The 1995 Beijing Declaration identified gender equality as both a human right and a necessary condition for sustainable development. It highlighted 12 key areas of concern, including violence against women, armed conflicts, women’s participation in decision making and the protection of women’s human rights—elements that now form the basis of SDG 5, which aims to achieve gender equality and empower all women and girls (UN DESA n.d.). Similarly, the Copenhagen Declaration acknowledged that social development depends on strong, democratic institutions and accountable governance.
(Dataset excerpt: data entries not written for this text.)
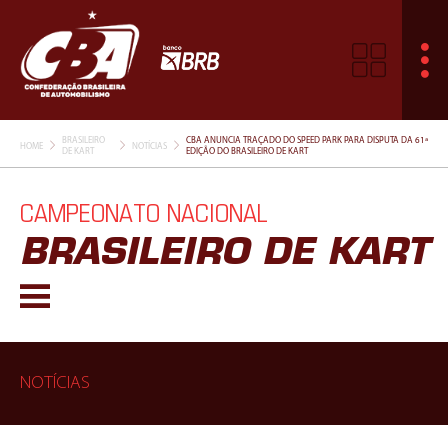
BRASILEIRO
CBA ANUNCIA TRAÇADO DO SPEED PARK PARA DISPUTA DA 61ª
HOME
NOTÍCIAS
DE KART
EDIÇÃO DO BRASILEIRO DE KART
CAMPEONATO NACIONAL
BRASILEIRO DE KART
NOTÍCIAS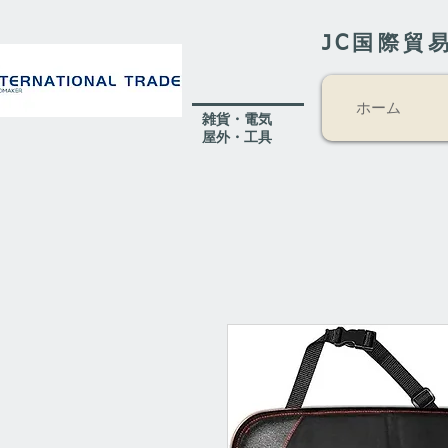
JC国際貿
ホーム
​雑貨・電気
​屋外
・工具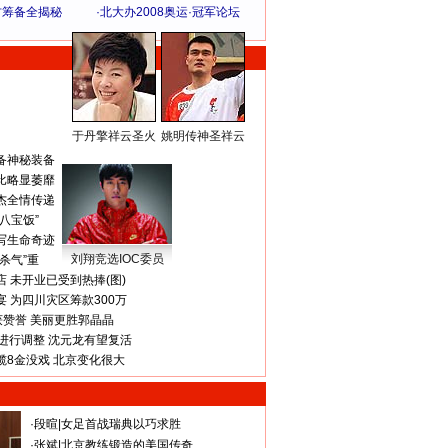
方筹备全揭秘
·
北大办2008奥运·冠军论坛
于丹擎祥云圣火
姚明传神圣祥云
体 育 热 点
备神秘装备
比略显萎靡
杰全情传递
八宝饭”
写生命奇迹
刘翔竞选IOC委员
杀气”重
 未开业已受到热捧(图)
 为四川灾区筹款300万
获赞誉 美丽更胜郭晶晶
进行调整 沈元龙有望复活
揽8金没戏 北京变化很大
·
段暄
|
女足首战瑞典以巧求胜
·
张斌
|
北京教练锻造的美国传奇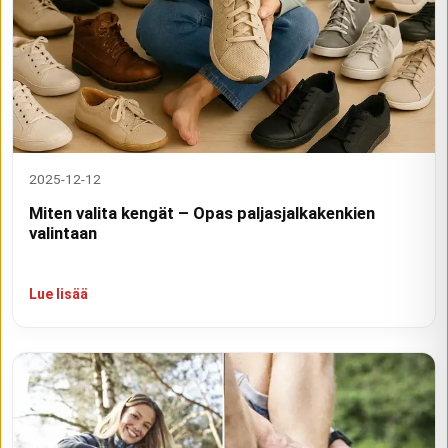
2025-12-12
Miten valita kengät – Opas paljasjalkakenkien
valintaan
Lue lisää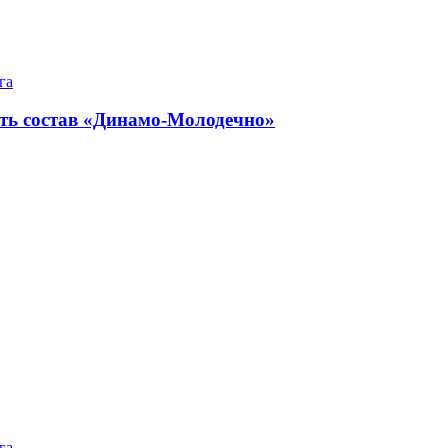
га
ь состав «Динамо-Молодечно»
га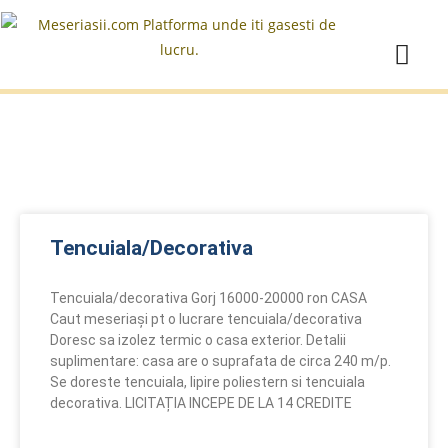
Tencuiala/Decorativa
Tencuiala/decorativa Gorj 16000-20000 ron CASA
Caut meseriași pt o lucrare tencuiala/decorativa
Doresc sa izolez termic o casa exterior. Detalii
suplimentare: casa are o suprafata de circa 240 m/p.
Se doreste tencuiala, lipire poliestern si tencuiala
decorativa. LICITAȚIA INCEPE DE LA 14 CREDITE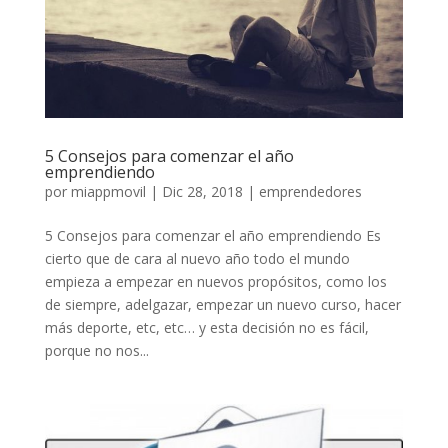
5 Consejos para comenzar el año
emprendiendo
por
miappmovil
|
Dic 28, 2018
|
emprendedores
5 Consejos para comenzar el año emprendiendo Es
cierto que de cara al nuevo año todo el mundo
empieza a empezar en nuevos propósitos, como los
de siempre, adelgazar, empezar un nuevo curso, hacer
más deporte, etc, etc… y esta decisión no es fácil,
porque no nos...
Its effort to promote the rule of law and advocate for societies that are stable, safe and just aligns with the core principles of SDG 16 on peace, justice and strong institutions. These two goals mirror the declarations’ shared message—that sustainable development requires societies that are both inclusive and just.
Yet, progress since 2015 has been uneven. Gender equality indicators have improved modestly—such as a small rise in women’s parliamentary representation globally from 23 per cent in 2015 to 27 per cent in 2025 (IPU n.d.)—but transformative change remains elusive: 102 countries have never had a woman serve as Head of State or Government, the gender pay gap remains significant, and protection from violence is still just a hope with 1 in 3 women experiencing physical or sexual violence within their lifetime (UN News 2024). Meanwhile, there has been alarming stagnation and even regression in many of the SDG 16 targets, with declines in rule of law, representative decisionmaking, institutional transparency and accountability, and fundamental freedoms (Silva-Leander and Sourek 2025). These trends threaten to erode the democratic, inclusive and social foundations envisioned in 1995 and reaffirmed in the 2030 Agenda.